* Exercise requirements
Exactly as they stand, write out all of the entries again.

* Exercise material
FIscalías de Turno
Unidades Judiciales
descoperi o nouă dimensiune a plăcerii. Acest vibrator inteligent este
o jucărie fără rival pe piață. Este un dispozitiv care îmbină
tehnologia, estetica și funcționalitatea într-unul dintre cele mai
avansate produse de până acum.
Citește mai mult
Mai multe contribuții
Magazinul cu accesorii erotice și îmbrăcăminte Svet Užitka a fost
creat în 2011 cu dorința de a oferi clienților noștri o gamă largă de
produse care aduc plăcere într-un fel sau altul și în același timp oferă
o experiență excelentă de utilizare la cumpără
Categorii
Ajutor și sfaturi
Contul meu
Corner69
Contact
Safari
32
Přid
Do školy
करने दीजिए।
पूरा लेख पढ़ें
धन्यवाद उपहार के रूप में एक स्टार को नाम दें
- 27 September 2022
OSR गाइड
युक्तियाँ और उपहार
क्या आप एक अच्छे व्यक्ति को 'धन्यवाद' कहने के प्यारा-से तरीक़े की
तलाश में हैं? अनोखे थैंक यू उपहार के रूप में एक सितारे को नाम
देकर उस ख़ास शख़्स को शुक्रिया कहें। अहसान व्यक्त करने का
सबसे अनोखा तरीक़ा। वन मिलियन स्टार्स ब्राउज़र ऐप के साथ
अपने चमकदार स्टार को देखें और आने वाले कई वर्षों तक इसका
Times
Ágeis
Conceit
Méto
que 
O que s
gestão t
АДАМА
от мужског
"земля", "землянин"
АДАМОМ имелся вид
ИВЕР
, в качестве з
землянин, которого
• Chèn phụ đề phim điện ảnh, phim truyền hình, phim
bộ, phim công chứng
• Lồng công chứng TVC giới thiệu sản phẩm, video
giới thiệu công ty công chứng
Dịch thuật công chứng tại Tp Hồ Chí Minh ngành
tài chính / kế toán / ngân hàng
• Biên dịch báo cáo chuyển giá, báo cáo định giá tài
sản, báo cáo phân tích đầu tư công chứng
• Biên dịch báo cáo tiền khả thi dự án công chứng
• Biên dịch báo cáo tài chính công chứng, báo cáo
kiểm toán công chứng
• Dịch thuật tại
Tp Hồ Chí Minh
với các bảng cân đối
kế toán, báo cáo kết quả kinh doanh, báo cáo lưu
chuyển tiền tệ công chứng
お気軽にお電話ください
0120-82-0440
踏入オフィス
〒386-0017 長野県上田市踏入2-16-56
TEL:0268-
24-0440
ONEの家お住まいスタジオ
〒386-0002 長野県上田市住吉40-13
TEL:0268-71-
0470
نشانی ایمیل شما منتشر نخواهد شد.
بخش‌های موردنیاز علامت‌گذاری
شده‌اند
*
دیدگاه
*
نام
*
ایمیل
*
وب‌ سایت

* Expected answer
FIscalías de Turno
Unidades Judiciales
descoperi o nouă dimensiune a plăcerii. Acest vibrator inteligent este
o jucărie fără rival pe piață. Este un dispozitiv care îmbină
tehnologia, estetica și funcționalitatea într-unul dintre cele mai
avansate produse de până acum.
Citește mai mult
Mai multe contribuții
Magazinul cu accesorii erotice și îmbrăcăminte Svet Užitka a fost
creat în 2011 cu dorința de a oferi clienților noștri o gamă largă de
produse care aduc plăcere într-un fel sau altul și în același timp oferă
o experiență excelentă de utilizare la cumpără
Categorii
Ajutor și sfaturi
Contul meu
Corner69
Contact
Safari
32
Přid
Do školy
करने दीजिए।
पूरा लेख पढ़ें
धन्यवाद उपहार के रूप में एक स्टार को नाम दें
- 27 September 2022
OSR गाइड
युक्तियाँ और उपहार
क्या आप एक अच्छे व्यक्ति को 'धन्यवाद' कहने के प्यारा-से तरीक़े की
तलाश में हैं? अनोखे थैंक यू उपहार के रूप में एक सितारे को नाम
देकर उस ख़ास शख़्स को शुक्रिया कहें। अहसान व्यक्त करने का
सबसे अनोखा तरीक़ा। वन मिलियन स्टार्स ब्राउज़र ऐप के साथ
अपने चमकदार स्टार को देखें और आने वाले कई वर्षों तक इसका
Times
Ágeis
Conceit
Méto
que 
O que s
gestão t
АДАМА
от мужског
"земля", "землянин"
АДАМОМ имелся вид
ИВЕР
, в качестве з
землянин, которого
• Chèn phụ đề phim điện ảnh, phim truyền hình, phim
bộ, phim công chứng
• Lồng công chứng TVC giới thiệu sản phẩm, video
giới thiệu công ty công chứng
Dịch thuật công chứng tại Tp Hồ Chí Minh ngành
tài chính / kế toán / ngân hàng
• Biên dịch báo cáo chuyển giá, báo cáo định giá tài
sản, báo cáo phân tích đầu tư công chứng
• Biên dịch báo cáo tiền khả thi dự án công chứng
• Biên dịch báo cáo tài chính công chứng, báo cáo
kiểm toán công chứng
• Dịch thuật tại
Tp Hồ Chí Minh
với các bảng cân đối
kế toán, báo cáo kết quả kinh doanh, báo cáo lưu
chuyển tiền tệ công chứng
お気軽にお電話ください
0120-82-0440
踏入オフィス
〒386-0017 長野県上田市踏入2-16-56
TEL:0268-
24-0440
ONEの家お住まいスタジオ
〒386-0002 長野県上田市住吉40-13
TEL:0268-71-
0470
نشانی ایمیل شما منتشر نخواهد شد.
بخش‌های موردنیاز علامت‌گذاری
شده‌اند
*
دیدگاه
*
نام
*
ایمیل
*
وب‌ سایت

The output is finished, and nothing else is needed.